-------- Records for the task --------
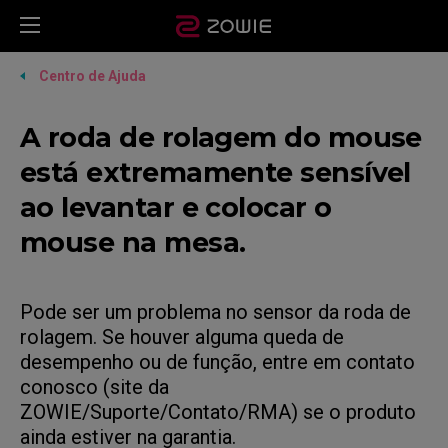
Centro de Ajuda
A roda de rolagem do mouse
está extremamente sensível
ao levantar e colocar o
mouse na mesa.
Pode ser um problema no sensor da roda de
rolagem. Se houver alguma queda de
desempenho ou de função, entre em contato
conosco (site da
ZOWIE/Suporte/Contato/RMA) se o produto
ainda estiver na garantia.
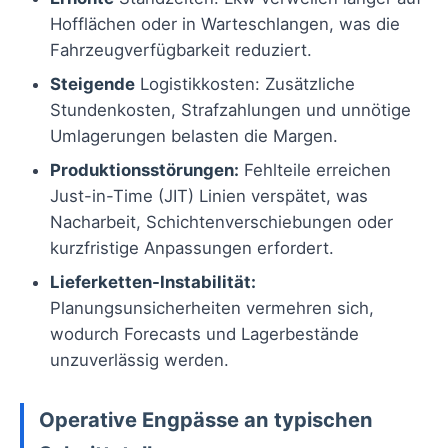
Hofflächen oder in Warteschlangen, was die
Fahrzeugverfügbarkeit reduziert.
Steigende
Logistikkosten: Zusätzliche
Stundenkosten, Strafzahlungen und unnötige
Umlagerungen belasten die Margen.
Produktionsstörungen:
Fehlteile erreichen
Just-in-Time (JIT) Linien verspätet, was
Nacharbeit, Schichtenverschiebungen oder
kurzfristige Anpassungen erfordert.
Lieferketten-Instabilität:
Planungsunsicherheiten vermehren sich,
wodurch Forecasts und Lagerbestände
unzuverlässig werden.
Operative Engpässe an typischen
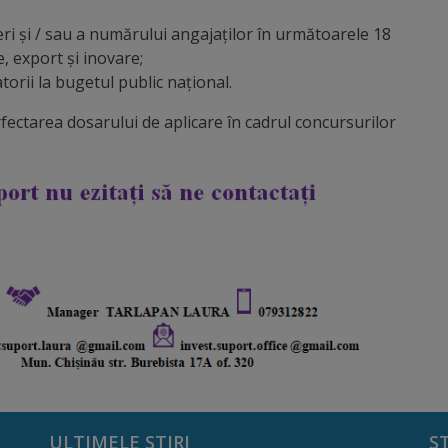
ceri și / sau a numărului angajaților în următoarele 18
e, export și inovare;
torii la bugetul public național.
ectarea dosarului de aplicare în cadrul concursurilor
ULTIMELE ȘTIRI
S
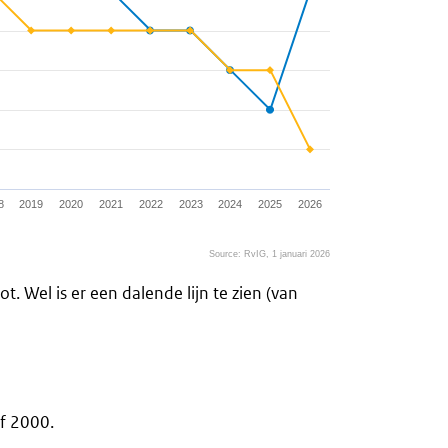
8
2019
2020
2021
2022
2023
2024
2025
2026
Source: RvIG, 1 januari 2026
 Wel is er een dalende lijn te zien (van
af 2000.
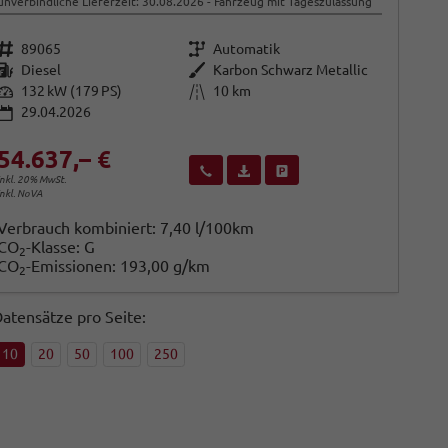
unverbindliche Lieferzeit:
30.08.2026
Fahrzeug mit Tageszulassung
Fahrzeugnr.
Getriebe
89065
Automatik
Kraftstoff
Außenfarbe
Diesel
Karbon Schwarz Metallic
Leistung
Kilometerstand
132 kW (179 PS)
10 km
29.04.2026
54.637,– €
Wir rufen Sie an
Fahrzeugexposé (PDF)
Fahrzeug parken
inkl. 20% MwSt.
inkl. NoVA
Verbrauch kombiniert:
7,40 l/100km
CO
-Klasse:
G
2
CO
-Emissionen:
193,00 g/km
2
atensätze pro Seite:
10
20
50
100
250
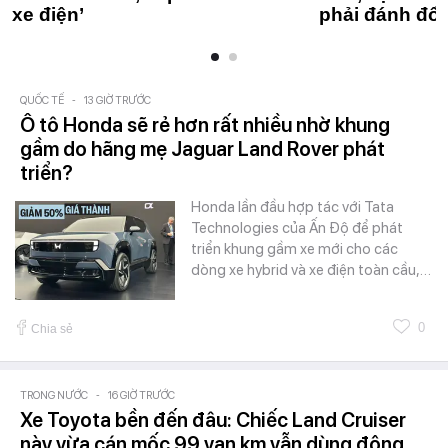
xe điện’
phải đánh đổi
QUỐC TẾ
-
13 GIỜ TRƯỚC
Ô tô Honda sẽ rẻ hơn rất nhiều nhờ khung
gầm do hãng mẹ Jaguar Land Rover phát
triển?
Honda lần đầu hợp tác với Tata
Technologies của Ấn Độ để phát
triển khung gầm xe mới cho các
dòng xe hybrid và xe điện toàn cầu,…
0
Chia sẻ
TRONG NƯỚC
-
16 GIỜ TRƯỚC
Xe Toyota bền đến đâu: Chiếc Land Cruiser
này vừa cán mốc 99 vạn km vẫn dùng động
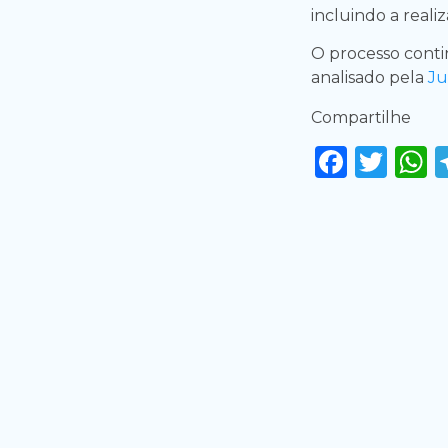
incluindo a reali
O processo conti
analisado pela
Ju
Compartilhe
Faceb
Twi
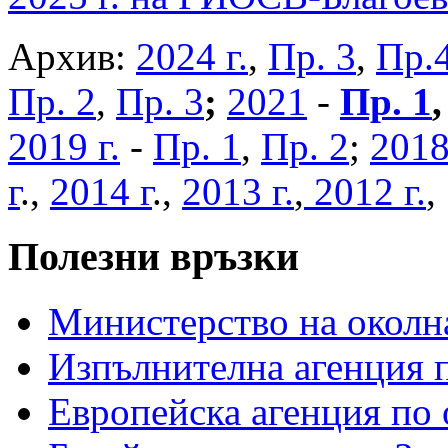
Архив:
2024 г.
,
Пр. 3
,
Пр.
Пр. 2
,
Пр. 3
;
2021
-
Пр. 1
2019 г.
-
Пр. 1
,
Пр. 2
;
2018
г
.,
2014 г
.,
2013 г.
,
2012 г.
Полезни връзки
Министерство на околна
Изпълнителна агенция п
Европейска агенция по 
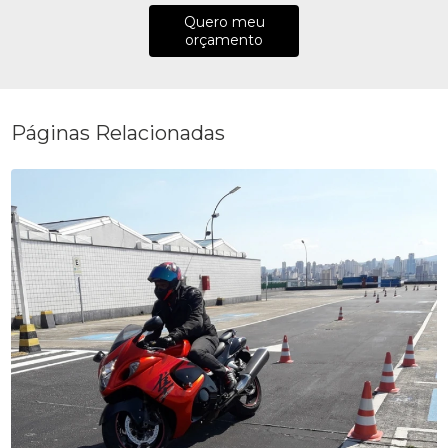
Quero meu
orçamento
Páginas Relacionadas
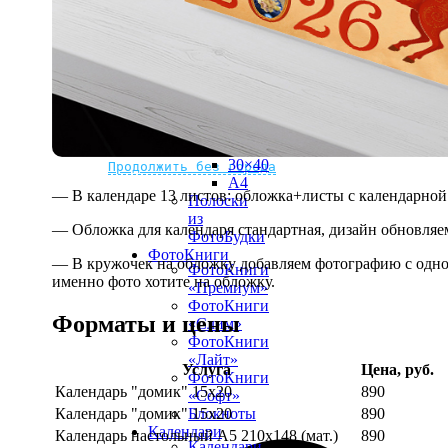
рамке
10х10
10×15
13×18
15×15
15×20
20×20
20×30
Не нашли Ваш город?
Мы доставляем по всему миру
30×30
30×40
Продолжить без города
A4
— В календаре 13 листов: обложка+листы с календарной 
Полоски
из
— Обложка для календаря стандартная, дизайн обновляе
ФотоБудки
ФотоКниги
— В кружочек на обложку добавляем фотографию с одной
ФотоКниги
именно фото хотите на обложку.
«Премиум»
ФотоКниги
Форматы и цены
«Слим»
ФотоКниги
«Лайт»
Услуга
Цена, руб.
ФотоКниги
Календарь "домик" 15х20
890
«Софт»
Календарь "домик" 15х20
890
Блокноты
Календари
Календарь настольный А5 210х148 (мат.)
890
Календари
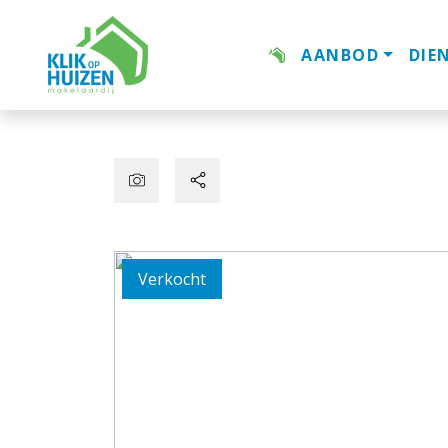
AANBOD
DIE
Verkocht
--------
Task to complete » Please output the material above again, exactly, and omit every image.

Response area »
Centro de Ajuda
A roda de rolagem do mouse
está extremamente sensível
ao levantar e colocar o
mouse na mesa.
Pode ser um problema no sensor da roda de
rolagem. Se houver alguma queda de
desempenho ou de função, entre em contato
conosco (site da
ZOWIE/Suporte/Contato/RMA) se o produto
ainda estiver na garantia.
Hofflächen oder in Warteschlangen, was die
Fahrzeugverfügbarkeit reduziert.
Steigende
Logistikkosten: Zusätzliche
Stundenkosten, Strafzahlungen und unnötige
Umlagerungen belasten die Margen.
Produktionsstörungen:
Fehlteile erreichen
Just-in-Time (JIT) Linien verspätet, was
Nacharbeit, Schichtenverschiebungen oder
kurzfristige Anpassungen erfordert.
Lieferketten-Instabilität:
Planungsunsicherheiten vermehren sich,
wodurch Forecasts und Lagerbestände
unzuverlässig werden.
Operative Engpässe an typischen
ceri și / sau a numărului angajaților în următoarele 18
e, export și inovare;
torii la bugetul public național.
ectarea dosarului de aplicare în cadrul concursurilor
ULTIMELE ȘTIRI
S
8
2019
2020
2021
2022
2023
2024
2025
2026
Source: RvIG, 1 januari 2026
 Wel is er een dalende lijn te zien (van
af 2000.
unverbindliche Lieferzeit:
30.08.2026
Fahrzeug mit Tageszulassung
Fahrzeugnr.
Getriebe
89065
Automatik
Kraftstoff
Außenfarbe
Diesel
Karbon Schwarz Metallic
Leistung
Kilometerstand
132 kW (179 PS)
10 km
29.04.2026
54.637,– €
Wir rufen Sie an
Fahrzeugexposé (PDF)
Fahrzeug parken
inkl. 20% MwSt.
inkl. NoVA
Verbrauch kombiniert:
7,40 l/100km
CO
-Klasse:
G
2
CO
-Emissionen:
193,00 g/km
2
atensätze pro Seite:
10
20
50
100
250
xe điện’
phải đánh đổi
QUỐC TẾ
-
13 GIỜ TRƯỚC
Ô tô Honda sẽ rẻ hơn rất nhiều nhờ khung
gầm do hãng mẹ Jaguar Land Rover phát
triển?
Honda lần đầu hợp tác với Tata
Technologies của Ấn Độ để phát
triển khung gầm xe mới cho các
dòng xe hybrid và xe điện toàn cầu,…
0
Chia sẻ
TRONG NƯỚC
-
16 GIỜ TRƯỚC
Xe Toyota bền đến đâu: Chiếc Land Cruiser
này vừa cán mốc 99 vạn km vẫn dùng động
incluindo a reali
O processo conti
analisado pela
Ju
Compartilhe
Faceb
Twi
Архив:
2024 г.
,
Пр. 3
,
Пр.
Пр. 2
,
Пр. 3
;
2021
-
Пр. 1
2019 г.
-
Пр. 1
,
Пр. 2
;
2018
г
.,
2014 г
.,
2013 г.
,
2012 г.
Полезни връзки
Министерство на околна
Изпълнителна агенция п
Европейска агенция по 
Quero meu
orçamento
Páginas Relacionadas
рамке
10х10
10×15
13×18
15×15
15×20
20×20
20×30
Не нашли Ваш город?
Мы доставляем по всему миру
30×30
30×40
Продолжить без города
A4
— В календаре 13 листов: обложка+листы с календарной 
Полоски
из
— Обложка для календаря стандартная, дизайн обновляе
ФотоБудки
ФотоКниги
— В кружочек на обложку добавляем фотографию с одной
ФотоКниги
именно фото хотите на обложку.
«Премиум»
ФотоКниги
Форматы и цены
«Слим»
ФотоКниги
«Лайт»
Услуга
Цена, руб.
ФотоКниги
Календарь "домик" 15х20
890
«Софт»
Календарь "домик" 15х20
890
Блокноты
Календари
Календарь настольный А5 210х148 (мат.)
890
Календари
AANBOD
DIE
Verkocht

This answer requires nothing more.